ハイエナ2

 流石に今回は孝子ん家に手土産を持って伺った。


 ガレージでいくつか工具を貸してもらい、宗則にサポートをお願いして900SSのリアホイール周りを分解しはじめた。

 横には748Rに黙々とマッハボーイの取り付け作業をしている孝子の姿。


 何せ分解作業だけなのでさくさく進む。

 リアホイール、アクスルシャフト、リアブレーキ周り。カラーも含め車体についていた順番と向きを守りつつ、シャフトで一つにまとめる。念のため、分解前と分解時と要所要所スマホで写真を撮った。あっという間に作業は終わり、孝子のお父さんが車で運んでくれると申し出てくれたが、申し訳ないので当初の予定通りGPZのタンデム席に段ボールを敷いて平ゴムバンドで縛り付ける。

「宗則、今日この後家に来ない?」

 古本屋巡りのおかげで守備は上々だ。事前に行っていたGPZのワイドホイール化についての下調べもほぼ終わっている。宗則が言っていた問題以外に、GPZ特有の問題として、チェーンラインとチェーンサイズ合わせ、チェーンのフレームへの干渉、リアブレーキの固定の仕方マウント、車高調整、浮かんできたこれらの課題をクリアすれば無事装着出来ると思う。以上の点を踏まえて念の為、ホイール現物の採寸もしながら宗則と相談という名の答え合わせをしたい。

 そんな思いから、女子としては果たしてどうなんだろう? という台詞で宗則を誘った。


「ニンジャのホイールと比べようぜ」私の家に着いてからの宗則はいつになく積極的だ。
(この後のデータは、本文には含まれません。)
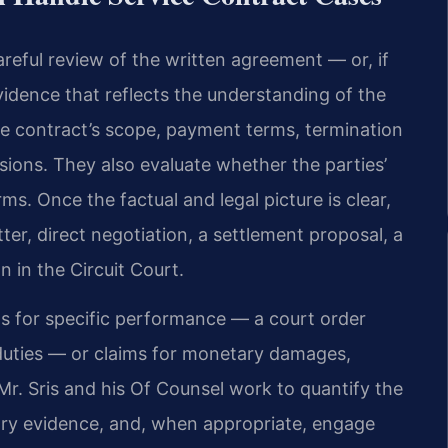
areful review of the written agreement — or, if
dence that reflects the understanding of the
he contract’s scope, payment terms, termination
sions. They also evaluate whether the parties’
ms. Once the factual and legal picture is clear,
ter, direct negotiation, a settlement proposal, a
on in the Circuit Court.
ts for specific performance — a court order
 duties — or claims for monetary damages,
 Mr. Sris and his Of Counsel work to quantify the
ary evidence, and, when appropriate, engage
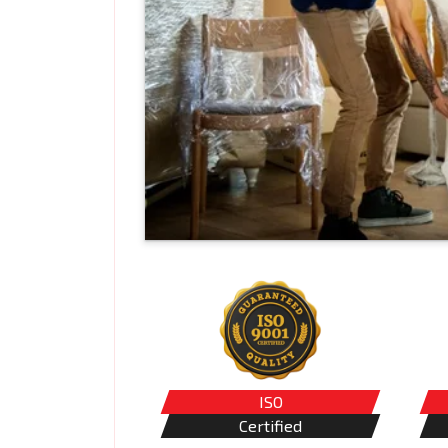
ISO
Certified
すでに辺りは暗くなっているが、二人でGPZを囲んで騒音を立てないように細心の注意を払いながら小声で作業をする。工具と金属部品が奏でる音は意外に響くのだ。

 集合部より後ろのセンターパイプとサイレンサーを外し、純正のセンタースタンドを仮止めする。途中、集合部を外さなくてもよかったと気付いたがその時はすでに勢いで外した後だ。センタースタンドを起こした状態でリアホイールを外す。カラーやキャリパーマウントなど、スイングアーム内の状態を再現したままアクセルシャフトを通した状態にして室内に持ち込んだ。
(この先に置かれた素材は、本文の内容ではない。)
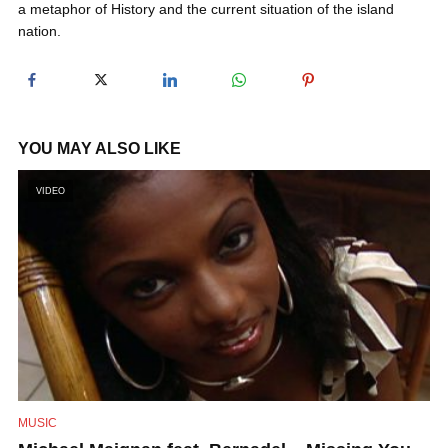
a metaphor of History and the current situation of the island
y
nation.
V
i
YOU MAY ALSO LIKE
VIDEO
d
e
o
MUSIC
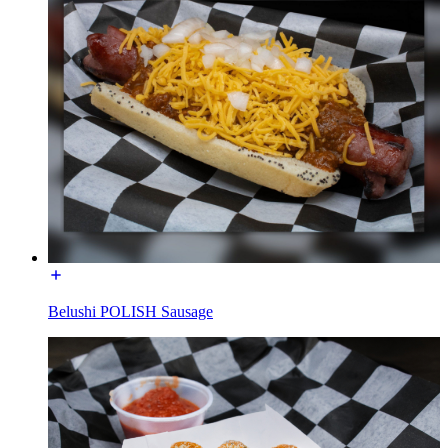
Belushi POLISH Sausage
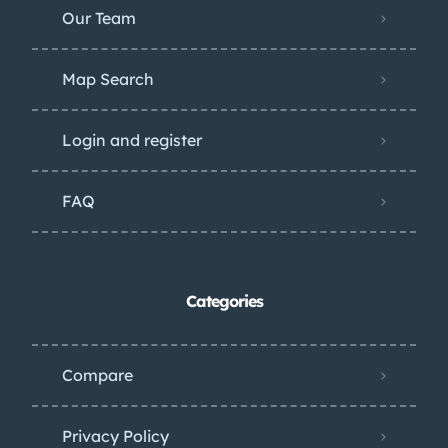
Our Team
Map Search
Login and register
FAQ
Categories
Compare
Privacy Policy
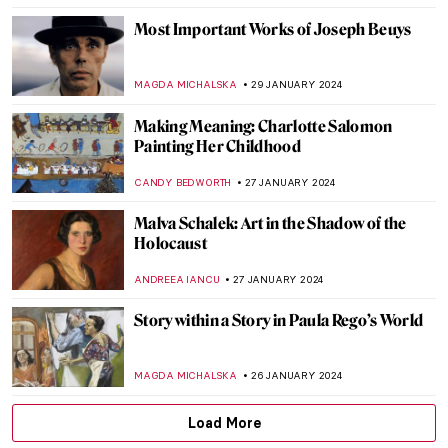
GUEST AUTHOR
21 FEBRUARY 2024
Relax! These Paintings Will Inspire You to
Chill Out
ANASTASIA MANIOUDAKI
16 FEBRUARY 2024
The Serene Beauty of a Pastoral Love:
Daphnis and Chloé Paintings
EROL DEGIRMENCI
14 FEBRUARY 2024
Masterpiece Story: Warrior and
Attendants of Benin
JAMES W SINGER
11 FEBRUARY 2024
Masterpiece Story: Double-Headed
Serpent
JAMES W SINGER
11 FEBRUARY 2024
Fleshy Sculptures That Could Come To Life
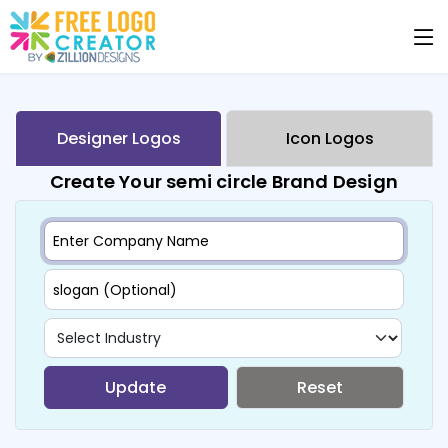
Designer Logos
Icon Logos
Create Your semi circle Brand Design
Update
Reset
 まず最初に、孝子の家でもらってきた900SSのホイールやカラー、ブレーキマウントなどを向きと順番がわかるように広げて置いていき、もう一度スマホで写真を撮る。同じようにさっきバラしたばかりのGPZのホイール周りの写真も撮る。整備をしているとカラーの形状や向きとかが後でわからなくなることがよくある。場合によって油性マーカーでその場しのぎのマーキングをすることもある。後でパーツクリーナーで拭けばすぐに落とせるし、落とし忘れていても何となくレーシーでかっこいい。GPZのように国産で古くて人気のある車種だとネット検索で画像を探すこともできるけど、900SSのように外車でやや古い車種ともなると慎重に行わないといけない。自然とこういう作業時の工夫が身についてくる。
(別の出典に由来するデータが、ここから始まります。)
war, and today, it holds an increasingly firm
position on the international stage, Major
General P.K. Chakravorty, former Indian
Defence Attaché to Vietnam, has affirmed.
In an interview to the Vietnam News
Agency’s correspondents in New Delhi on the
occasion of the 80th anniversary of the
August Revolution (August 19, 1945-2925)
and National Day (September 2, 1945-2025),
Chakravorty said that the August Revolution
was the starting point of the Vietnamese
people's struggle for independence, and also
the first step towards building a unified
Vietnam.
 次に、ホイールが止まっている真ん中の軸、アクスルシャフトの直径の測定、なんだけど、もう既に900SSのリアホイールがここにあるので、そのままホイールにGPZのアクスルシャフトを差し込んでみるのが手っ取り早い。

 そして奇跡が起きた。


「あ、同じじゃない? コレ!」と真っ黒な手で穴に棒を差し込んで声が上ずる私。

「ほんとだ、まぁある程度は車重によってベアリングのサイズが近くなるんだろうけど」と言いながらカバンからノギスを出して念のため軸径を慎重に図る宗則。え、この人ノギスいつも持ち歩いてるの? そして宗則の計測結果でも径は同じ!

 家中探して出てきたステンレスの定規とL字型の定規を使ってホイールの中心までの距離を測っていく。宗則と私とで何回か測って平均値を取り誤差を少なくしていく。それぞれのカラーやキャリパーマウントの厚さも測れるところはできるだけノギスを使って正確に計測し、最後に足し算をする。わかりにくいので図に描いてみる。そこに数字を記入して二人で出した結論は、スイングアーム内の幅も同じという二回目の奇跡。


 ここからさらに具体的な問題をお酒と共に洗い出していく……。